Whilst waiting, during the evenings I've looked through the Haynes manual, checked various forum posts, watched several very good Youtube videos and will now look over RAVE.

Not 100% sure if I have everything or might be missing something important (I'm trying to do my research to make sure I have everything at hand once I start). Different sources have slightly different recommendations. Here are several things I want to be clear on, and hopefully someone might be able to advise:
  • Noticed that ERR 6616 (Pad Insulation (5 off)) are part of a Turner Engineering head gasket kit. I haven't got these in my kit - is it really necessary to use new ones (see below diagram - part 12)?

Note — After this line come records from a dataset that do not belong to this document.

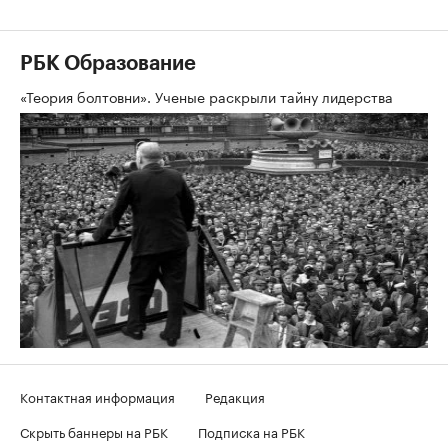
РБК Образование
«Теория болтовни». Ученые раскрыли тайну лидерства
Контактная информация
Редакция
Скрыть баннеры на РБК
Подписка на РБК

  • 702_injector_pipes_and_filter.png
  • Also, Injector clamp mounting bolt (5 off) MBD100050 - refer above diagram, part 11. Do I need a new set of these?

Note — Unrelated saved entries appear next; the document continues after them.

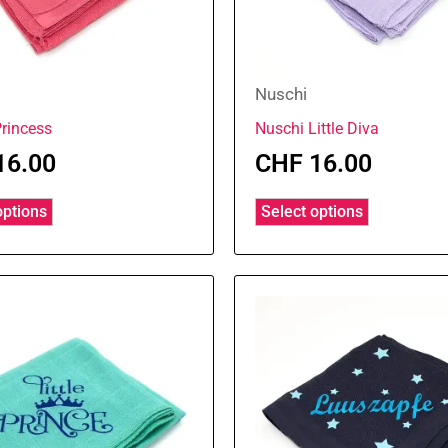
Nuschi
rincess
Nuschi Little Diva
16.00
CHF
16.00
options
Select options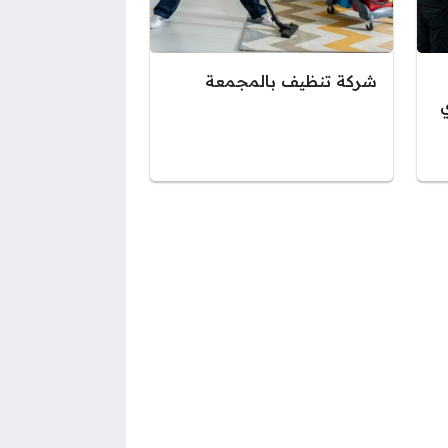
شركة تنظيف بالمجمعة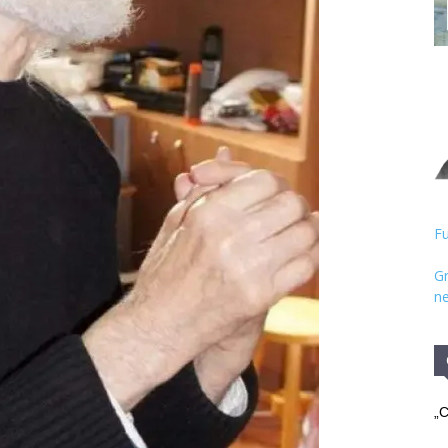
Hristos
Fu
Gr
ne
„C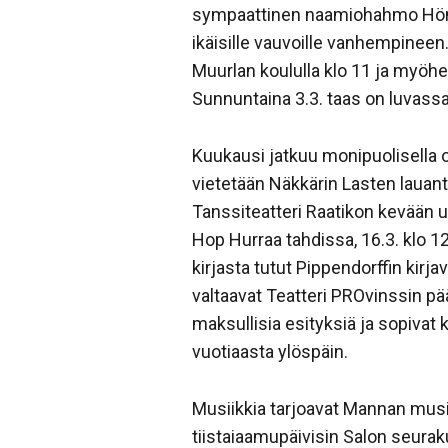
sympaattinen naamiohahmo Höntti
ikäisille vauvoille vanhempineen
Muurlan koululla klo 11 ja myöhe
Sunnuntaina 3.3. taas on luvassa 
Kuukausi jatkuu monipuolisella o
vietetään Näkkärin Lasten lauant
Tanssiteatteri Raatikon kevään 
Hop Hurraa tahdissa, 16.3. klo 
kirjasta tutut Pippendorffin kir
valtaavat Teatteri PROvinssin 
maksullisia esityksiä ja sopivat k
vuotiaasta ylöspäin.
Musiikkia tarjoavat Mannan musi
tiistaiaamupäivisin Salon seurak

  • Also, LYG101510 Camshaft Bolts (6 off) - again, do I have to (should I) use new ones?
  • Camshaft sprocket bolts ERR 7070 (3 off) - some recommend replace, others say they don't get stretched - just reuse?

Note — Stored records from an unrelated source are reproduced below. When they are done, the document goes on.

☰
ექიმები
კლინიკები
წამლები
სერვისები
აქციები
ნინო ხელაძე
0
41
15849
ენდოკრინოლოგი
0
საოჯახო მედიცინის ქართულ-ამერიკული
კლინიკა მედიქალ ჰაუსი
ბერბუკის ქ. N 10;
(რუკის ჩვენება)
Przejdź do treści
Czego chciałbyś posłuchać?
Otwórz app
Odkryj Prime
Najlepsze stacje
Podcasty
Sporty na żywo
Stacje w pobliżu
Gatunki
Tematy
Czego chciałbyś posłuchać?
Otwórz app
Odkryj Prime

Strange one though, I did get one of these in my kit:
· Core Plug (Welsh Plug) ERR 6674?

Can't work out why this is in there? Surely you don't need to remove the existing Welsh plug?


Finally, I will have to remove the vacuum pump (alternator) oil supply line and so I should replace the small o-ring when I reinstall it. Does anyone know the part number for this o-ring?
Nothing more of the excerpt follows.